Security: Default Credential Detection
yb checks for factory-default credentials (PIN 123456, PUK 12345678,
management key 010203...) and refuses to operate if any are detected.
Change them with:
ykman piv access change-pin
ykman piv access change-puk
ykman piv access change-management-key --generate --protect
The last command enables PIN-protected management key mode: the
management key is stored on the YubiKey itself, encrypted by your PIN.
yb detects this automatically — no --key flag is needed for write
operations.
To bypass the check (testing only): --allow-defaults or
YB_SKIP_DEFAULT_CHECK=1.
Requires YubiKey firmware 5.3 or later for credential detection.
Format Specification
The yblob binary format is fully documented in
docs/YBLOB_FORMAT.md.
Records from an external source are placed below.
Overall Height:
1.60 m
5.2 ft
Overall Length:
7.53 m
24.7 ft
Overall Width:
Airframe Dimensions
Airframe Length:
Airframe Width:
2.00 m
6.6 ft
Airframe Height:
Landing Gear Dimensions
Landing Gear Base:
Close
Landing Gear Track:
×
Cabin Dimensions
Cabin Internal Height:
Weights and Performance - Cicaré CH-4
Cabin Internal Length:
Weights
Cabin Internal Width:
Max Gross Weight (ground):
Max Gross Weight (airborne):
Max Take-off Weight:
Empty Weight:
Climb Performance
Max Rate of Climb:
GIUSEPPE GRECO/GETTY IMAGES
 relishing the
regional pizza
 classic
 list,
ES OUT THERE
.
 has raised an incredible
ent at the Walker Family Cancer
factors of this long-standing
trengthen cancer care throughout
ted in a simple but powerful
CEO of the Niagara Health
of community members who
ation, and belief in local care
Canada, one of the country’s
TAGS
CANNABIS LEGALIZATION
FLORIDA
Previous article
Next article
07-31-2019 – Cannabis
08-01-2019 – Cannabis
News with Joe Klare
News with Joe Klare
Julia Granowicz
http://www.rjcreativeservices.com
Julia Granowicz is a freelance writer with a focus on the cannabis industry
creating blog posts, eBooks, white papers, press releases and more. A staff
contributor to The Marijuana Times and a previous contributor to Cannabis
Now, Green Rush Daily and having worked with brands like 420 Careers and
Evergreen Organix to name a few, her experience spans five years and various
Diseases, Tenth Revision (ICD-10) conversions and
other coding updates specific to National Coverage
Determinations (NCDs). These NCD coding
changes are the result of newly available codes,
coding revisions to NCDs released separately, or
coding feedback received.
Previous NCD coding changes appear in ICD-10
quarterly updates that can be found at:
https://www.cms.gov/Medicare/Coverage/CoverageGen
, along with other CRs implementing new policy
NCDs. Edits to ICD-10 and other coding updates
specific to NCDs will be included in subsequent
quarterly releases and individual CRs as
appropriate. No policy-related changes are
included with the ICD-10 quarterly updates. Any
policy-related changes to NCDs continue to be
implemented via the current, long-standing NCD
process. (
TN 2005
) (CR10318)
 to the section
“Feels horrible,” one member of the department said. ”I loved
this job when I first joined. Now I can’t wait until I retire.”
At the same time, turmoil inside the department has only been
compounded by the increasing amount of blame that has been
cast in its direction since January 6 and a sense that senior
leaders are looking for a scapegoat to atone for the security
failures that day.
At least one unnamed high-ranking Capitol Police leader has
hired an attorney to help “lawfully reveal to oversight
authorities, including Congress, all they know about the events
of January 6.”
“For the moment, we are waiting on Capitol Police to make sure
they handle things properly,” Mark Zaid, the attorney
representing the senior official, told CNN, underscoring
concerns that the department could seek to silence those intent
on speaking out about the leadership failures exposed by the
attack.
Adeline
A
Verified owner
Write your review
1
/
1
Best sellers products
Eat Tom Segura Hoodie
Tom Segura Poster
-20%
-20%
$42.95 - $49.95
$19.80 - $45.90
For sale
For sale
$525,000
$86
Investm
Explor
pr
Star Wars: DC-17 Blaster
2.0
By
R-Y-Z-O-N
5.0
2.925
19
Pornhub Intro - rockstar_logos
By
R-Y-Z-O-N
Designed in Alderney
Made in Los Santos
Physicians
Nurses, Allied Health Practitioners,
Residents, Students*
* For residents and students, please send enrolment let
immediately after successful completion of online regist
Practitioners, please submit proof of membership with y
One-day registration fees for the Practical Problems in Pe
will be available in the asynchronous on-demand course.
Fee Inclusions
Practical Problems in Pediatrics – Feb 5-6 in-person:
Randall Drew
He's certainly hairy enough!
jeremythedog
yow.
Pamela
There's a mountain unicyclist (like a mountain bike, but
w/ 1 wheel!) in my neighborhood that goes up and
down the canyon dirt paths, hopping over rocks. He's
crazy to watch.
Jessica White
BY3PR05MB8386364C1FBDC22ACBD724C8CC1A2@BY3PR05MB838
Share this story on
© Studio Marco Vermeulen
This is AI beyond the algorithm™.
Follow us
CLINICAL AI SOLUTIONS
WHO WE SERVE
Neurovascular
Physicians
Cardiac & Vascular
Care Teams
It is designed to be
implementation-independent: any tool that can read and write YubiKey PIV data
objects can interoperate with a yblob store without using yb itself.
File Format Recognition
The yblob binary format is registered in the
file magic database (merged June 2025,
bug #666). On any system with an
up-to-date file installation, raw PIV object dumps are identified
automatically:
$ file yubikey_object_dump.bin
yubikey_object_dump.bin: yblob object store image data
The magic number is 0xF2ED5F0B (little-endian u32 at offset 0), present in
every PIV object written by yb.
License
MIT License. See LICENSE for full text.